Kończący się Adwent nie był tylko czasem wzmożonych zakupów czy porządków, ale przede wszystkim okresem wewnętrznego przygotowania. Nasze poranne roraty, odprawiane przed wschodem słońca, przypominały nam o konieczności nieustannego czuwania na przyjście Pana. W tych przedświątecznych dniach szczególnie pamiętajmy – jeśli jeszcze tego nie uczyniliśmy – abyskorzystać ze spowiedzi świętej. To najpiękniejszy dar, jaki możemy sobie i Bogu ofiarować – czyste serce na przyjęcie Dzieciątka. Uczeń-Misjonarz zaczyna przecież od nawrócenia własnego serca, by potem móc nieść Dobrą Nowinę innym.
Boże Narodzenie to także czas postanowień na nadchodzący rok. Nie chodzi tu o wielkie, nierealistyczne plany, ale o konkretne, małe kroki: codzienna modlitwa, pomoc sąsiadowi, cierpliwość w rodzinie, regularne uczestnictwo we Mszy Świętej. Uczeń-misjonarz zaczyna od małych gestów miłości w najbliższym otoczeniu, bo to właśnie tam najczęściej jesteśmy powołani do świadectwa.

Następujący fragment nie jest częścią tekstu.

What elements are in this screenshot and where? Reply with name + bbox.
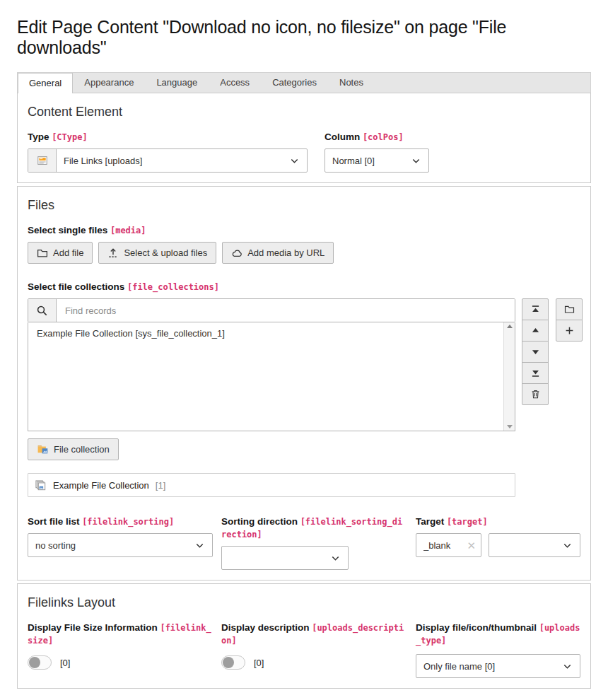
upload-icon <box>107 247 119 259</box>
edit-record-form: Edit Page Content "Download no icon, no … <box>0 17 608 700</box>
add-file-button[interactable]: Add file <box>28 242 93 264</box>
list-move-controls <box>522 298 549 405</box>
display-type-field: Display file/icon/thumbnail [uploads_typ… <box>416 622 580 678</box>
filesize-label: Display File Size Information <box>28 622 158 633</box>
description-label: Display description <box>221 622 310 633</box>
filesize-toggle-state: [0] <box>60 658 70 668</box>
description-toggle[interactable] <box>221 655 245 670</box>
file-collections-key: [file_collections] <box>127 282 219 292</box>
sorting-direction-label: Sorting direction <box>221 516 298 527</box>
sort-file-list-field: Sort file list [filelink_sorting] no sor… <box>28 515 213 570</box>
sort-select[interactable]: no sorting <box>28 533 213 557</box>
media-key: [media] <box>110 226 146 235</box>
folder-image-icon <box>37 443 49 455</box>
stacked-images-icon <box>35 479 47 491</box>
sort-key: [filelink_sorting] <box>82 517 174 527</box>
file-collection-label: File collection <box>54 444 110 455</box>
chevron-down-icon <box>194 540 205 551</box>
scroll-down-icon[interactable] <box>507 425 513 428</box>
target-field: Target [target] ✕ <box>416 515 580 570</box>
tab-access[interactable]: Access <box>209 73 261 93</box>
tab-language[interactable]: Language <box>145 73 209 93</box>
listbox-option[interactable]: Example File Collection [sys_file_collec… <box>28 322 515 344</box>
tab-categories[interactable]: Categories <box>261 73 328 93</box>
browse-records-button[interactable] <box>556 298 583 320</box>
sort-label: Sort file list <box>28 516 80 527</box>
section-files: Files Select single files [media] Add fi… <box>17 186 591 581</box>
clear-icon[interactable]: ✕ <box>467 540 476 551</box>
section-heading: Content Element <box>28 105 580 119</box>
chevron-down-icon <box>330 553 341 564</box>
tab-appearance[interactable]: Appearance <box>73 73 145 93</box>
selected-collection-row[interactable]: Example File Collection [1] <box>28 473 515 497</box>
delete-button[interactable] <box>522 383 549 405</box>
tab-bar: General Appearance Language Access Categ… <box>17 72 591 93</box>
select-upload-files-button[interactable]: Select & upload files <box>98 242 216 264</box>
target-select[interactable] <box>489 533 580 557</box>
type-key: [CType] <box>52 132 88 142</box>
target-label: Target <box>416 516 444 527</box>
display-filesize-field: Display File Size Information [filelink_… <box>28 622 213 678</box>
add-media-by-url-button[interactable]: Add media by URL <box>222 242 334 264</box>
chevron-down-icon <box>562 661 573 672</box>
display-type-value: Only file name [0] <box>423 661 495 672</box>
colpos-value: Normal [0] <box>332 156 375 166</box>
media-label: Select single files <box>28 225 107 235</box>
sorting-direction-field: Sorting direction [filelink_sorting_dire… <box>221 515 407 570</box>
add-media-url-label: Add media by URL <box>247 247 325 258</box>
cloud-icon <box>231 247 242 259</box>
chevron-down-icon <box>289 156 300 166</box>
section-heading: Filelinks Layout <box>28 595 580 610</box>
section-filelinks-layout: Filelinks Layout Display File Size Infor… <box>17 583 591 689</box>
add-record-button[interactable] <box>556 320 583 342</box>
move-to-top-button[interactable] <box>522 298 549 320</box>
target-key: [target] <box>447 517 488 527</box>
sort-value: no sorting <box>35 540 76 551</box>
ctype-select[interactable]: File Links [uploads] <box>57 149 307 172</box>
display-description-field: Display description [uploads_description… <box>221 622 407 678</box>
move-down-button[interactable] <box>522 341 549 363</box>
select-upload-label: Select & upload files <box>124 247 207 258</box>
chevron-down-icon <box>562 540 573 551</box>
description-toggle-state: [0] <box>254 658 264 668</box>
colpos-select[interactable]: Normal [0] <box>325 148 429 173</box>
page-title: Edit Page Content "Download no icon, no … <box>17 17 591 58</box>
scroll-up-icon[interactable] <box>507 325 513 328</box>
section-heading: Files <box>28 198 580 213</box>
file-collection-button[interactable]: File collection <box>28 438 119 460</box>
display-type-label: Display file/icon/thumbnail <box>416 622 537 633</box>
display-type-select[interactable]: Only file name [0] <box>416 654 580 678</box>
tab-general[interactable]: General <box>18 73 73 93</box>
search-icon[interactable] <box>28 299 57 322</box>
folder-icon <box>37 247 48 259</box>
chevron-down-icon <box>411 156 421 166</box>
listbox-scrollbar[interactable] <box>503 322 515 431</box>
section-content-element: Content Element Type [CType] File Links … <box>17 93 591 183</box>
selected-collection-badge: [1] <box>156 480 165 491</box>
ctype-value: File Links [uploads] <box>64 156 142 166</box>
move-up-button[interactable] <box>522 320 549 342</box>
column-label: Column <box>325 132 360 142</box>
file-collections-listbox[interactable]: Example File Collection [sys_file_collec… <box>28 322 515 431</box>
sorting-direction-select[interactable] <box>221 546 349 570</box>
find-records-input[interactable] <box>57 299 515 322</box>
content-element-icon <box>28 149 57 172</box>
ctype-select-group: File Links [uploads] <box>28 148 308 173</box>
type-label: Type <box>28 132 49 142</box>
find-records-group <box>28 298 515 322</box>
column-key: [colPos] <box>363 132 404 142</box>
add-file-label: Add file <box>53 247 83 258</box>
move-to-bottom-button[interactable] <box>522 362 549 384</box>
file-collections-label: Select file collections <box>28 281 124 292</box>
list-action-controls <box>556 298 583 342</box>
tab-notes[interactable]: Notes <box>328 73 375 93</box>
filesize-toggle[interactable] <box>28 655 52 670</box>
selected-collection-title: Example File Collection <box>53 480 149 491</box>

Nasze polskie tradycje i zwyczaje pięknie oddają istotę świąt. Siano pod obrusem przypomina o żłóbku, w którym narodził się Zbawiciel. Wolne miejsce przy stole to znak gościnności i pamięci o zmarłych. Dzielenie się opłatkiem to gest pojednania i jedności. Gwiazdka na niebie wigilijnym to znak, że Bóg przyszedł do nas. Tradycyjne kołacze, zupa grzybowa, ryby – to wszystko łączy pokolenia i przypomina, że wiara jest zakorzeniona w naszej ziemi, w naszych domach, w codzienności.